The managerial implications of this study are as follows. First, CSR activities are actively conducted in the recent marketing environment. In this activity, the company’s original activities and the importance of the fit of CSR activities can be identified and introduced into the marketing strategy. Therefore, in this study, we practically suggested that CSR activities and CSR-related advertisements fit the company’s activities. Specifically, companies should strive to increase the relevance between corporate or product image, and CSR activities when conducting CSR strategies. Moreover, they should adopt a strategy of more strategic positioning in consideration of the psychological mechanisms of consumers in selecting the targets and types of CSR activities.

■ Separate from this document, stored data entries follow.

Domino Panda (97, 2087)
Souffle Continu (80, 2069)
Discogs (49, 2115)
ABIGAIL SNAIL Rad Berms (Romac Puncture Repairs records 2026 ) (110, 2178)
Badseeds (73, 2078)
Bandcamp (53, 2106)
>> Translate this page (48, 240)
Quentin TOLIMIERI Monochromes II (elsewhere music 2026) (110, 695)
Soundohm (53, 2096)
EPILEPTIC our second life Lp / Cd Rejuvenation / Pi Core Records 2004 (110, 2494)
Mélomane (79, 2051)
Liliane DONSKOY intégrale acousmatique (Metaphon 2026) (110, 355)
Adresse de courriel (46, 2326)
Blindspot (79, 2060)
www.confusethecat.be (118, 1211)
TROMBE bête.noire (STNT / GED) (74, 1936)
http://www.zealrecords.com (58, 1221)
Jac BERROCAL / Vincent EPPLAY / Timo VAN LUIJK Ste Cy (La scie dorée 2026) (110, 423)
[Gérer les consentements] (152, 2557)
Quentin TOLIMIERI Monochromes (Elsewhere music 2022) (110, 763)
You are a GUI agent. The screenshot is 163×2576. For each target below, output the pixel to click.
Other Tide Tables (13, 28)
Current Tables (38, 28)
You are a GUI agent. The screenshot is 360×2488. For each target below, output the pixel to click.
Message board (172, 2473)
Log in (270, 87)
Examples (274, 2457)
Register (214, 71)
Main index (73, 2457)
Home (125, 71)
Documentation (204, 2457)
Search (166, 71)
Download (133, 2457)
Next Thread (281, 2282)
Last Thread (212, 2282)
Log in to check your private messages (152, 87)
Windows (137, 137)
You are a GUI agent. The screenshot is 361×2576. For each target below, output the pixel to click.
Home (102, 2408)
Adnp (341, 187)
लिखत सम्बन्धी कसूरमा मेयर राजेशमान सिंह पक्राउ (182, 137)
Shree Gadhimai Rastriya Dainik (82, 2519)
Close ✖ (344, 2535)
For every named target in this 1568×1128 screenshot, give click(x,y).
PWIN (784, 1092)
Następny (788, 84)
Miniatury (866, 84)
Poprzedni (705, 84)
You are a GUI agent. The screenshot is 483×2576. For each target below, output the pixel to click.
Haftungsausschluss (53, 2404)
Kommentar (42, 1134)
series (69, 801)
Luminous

Second, through this study, it was confirmed that fit affects CSR authenticity according to how much consumers are usually involved in CSR activities. Based on this, we can suggest that consumer involvement in CSR should be considered when planning CSR-related marketing. Companies should focus on the individual interests of consumers in carrying out CSR activities and carry out more extensive CSR communication activities. More specifically, it is effective for companies to raise awareness of consumers’ genuineness by communicating in a way that clearly shows that there is a clear relationship between the company’s core activities and its CSR activities, targeting consumers who are not usually interested in CSR activities.
5.2. Limitations and Future Research Directions
The purpose of this study was to investigate the relationship between the factors influencing the evaluation of CSR activities in a three-dimensional manner by conducting experiments using scenario techniques. Nevertheless, this study has the following limitations. First, in this study, brand attitude was used as a dependent variable for consumers’ evaluation of CSR activities. In the future, it is necessary to analyze the actual effects of CSR activities by looking at the effect on actual sales and purchase points.
Subsequently, we need to expand our research on CSR fit and authenticity in various industries. This research studied airlines, a service area, and examined how CSR fit and authenticity influence brand attitudes in manufacturing and other service industries. A further examination may help to generalize the findings of this study. Finally, this study limited the subjects to university students. In future studies, it is necessary to generalize the study results by considering different age groups and social backgrounds in measuring CSR involvement.